Dive Brief:
- Amazon Prime members will soon be able to read the national digital edition of the Washington Post free of charge online for six months.
- Following the initial trial period, Prime members will be able to continue their Post digital subscriptions for $3.99 per month, 60% off the regular price.
- Amazon founder Jeff Bezos paid $250 million for the newspaper in 2013, and has since bundled its digital content with the Kindle e-reader tablet product.
Dive Insight:
The Washington Post is aligning more closely with Amazon under Jeff Bezos’ ownership. Millions of Amazon Prime customers will soon have access the paper’s digital edition, receiving access to Post articles free of charge for the first six months of membership.

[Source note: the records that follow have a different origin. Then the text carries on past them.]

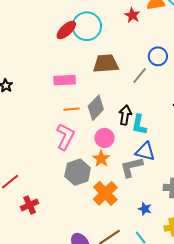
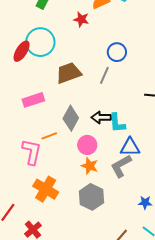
orange line: (72, 109) -> (49, 136), moved
black arrow: (125, 115) -> (101, 117), turned -84
pink L-shape: (65, 137) -> (32, 152), moved
gray hexagon: (78, 172) -> (91, 197), moved
orange cross: (105, 193) -> (46, 189), moved

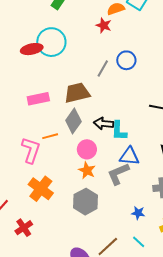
red star: (81, 19) -> (104, 25), moved
red ellipse: (22, 51) -> (32, 49), turned 40
brown trapezoid: (69, 73) -> (77, 93), moved
gray line: (104, 75) -> (103, 68), moved

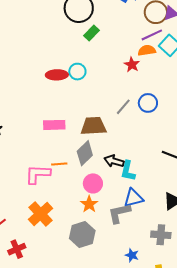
cyan circle: (51, 42) -> (77, 72), size x0.6
pink L-shape: (31, 150) -> (38, 174), turned -116
blue triangle: (129, 156) -> (133, 198), turned -30

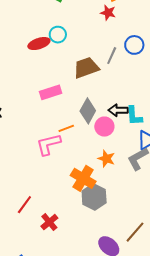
brown trapezoid: (93, 126) -> (86, 68), moved
pink circle: (93, 183) -> (104, 127), moved
orange cross: (41, 214) -> (83, 178), moved
gray hexagon: (82, 235) -> (94, 197), moved

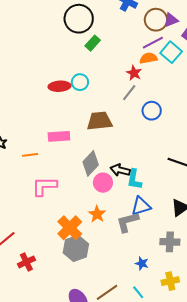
gray line: (112, 56) -> (129, 93), moved
orange line: (66, 128) -> (30, 155), moved

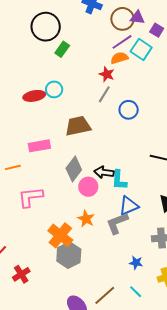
purple triangle: (171, 20) -> (137, 18), turned 35

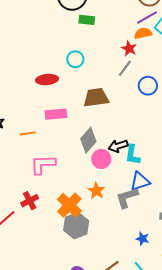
green rectangle: (62, 49) -> (87, 20), turned 56
red ellipse: (34, 96) -> (47, 80), moved
black arrow: (104, 172) -> (118, 146), turned -30
red cross: (21, 274) -> (30, 201), moved

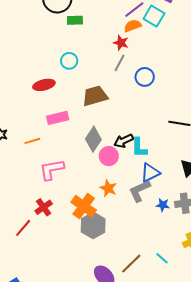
blue star: (142, 239) -> (163, 205), moved

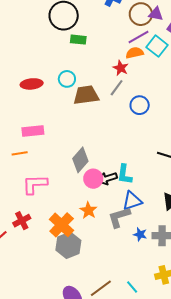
red ellipse: (44, 85) -> (32, 84), moved
brown trapezoid: (95, 96) -> (86, 95), moved
pink rectangle: (58, 118) -> (33, 131), moved
black arrow: (124, 141) -> (107, 178), moved

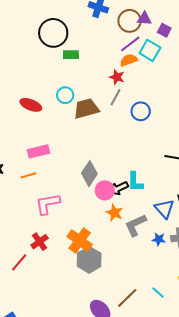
red ellipse: (32, 84) -> (31, 105), turned 35
blue triangle: (132, 201) -> (164, 209), moved, turned -45
orange star: (88, 210) -> (115, 213), moved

New media outlets and news organizations have been scrambling to ink deals recently. Apple News now offers The Wall Street Journal , Facebook offers articles from the New York Times, and Snapchat has partnered with ESPN, CNN, and BuzzFeed. Such deals give consumers yet another reason to visit an online platform while opening access to vast numbers of new readers for the publisher—and new readers mean a stronger advertising.
The new perk for Prime members joins a growing list of extras subscribers enjoy with their $99-a-year membership. While other membership-based shopping services have emerged in recent months at a cheaper annual rate, they have yet to match the additional services Amazon offers its Prime members.
Under Bezos’ ownership, the Post has already started to emerge as a national media outlet, with digital page views reaching 596 million in August, up 60% from the same month in 2014.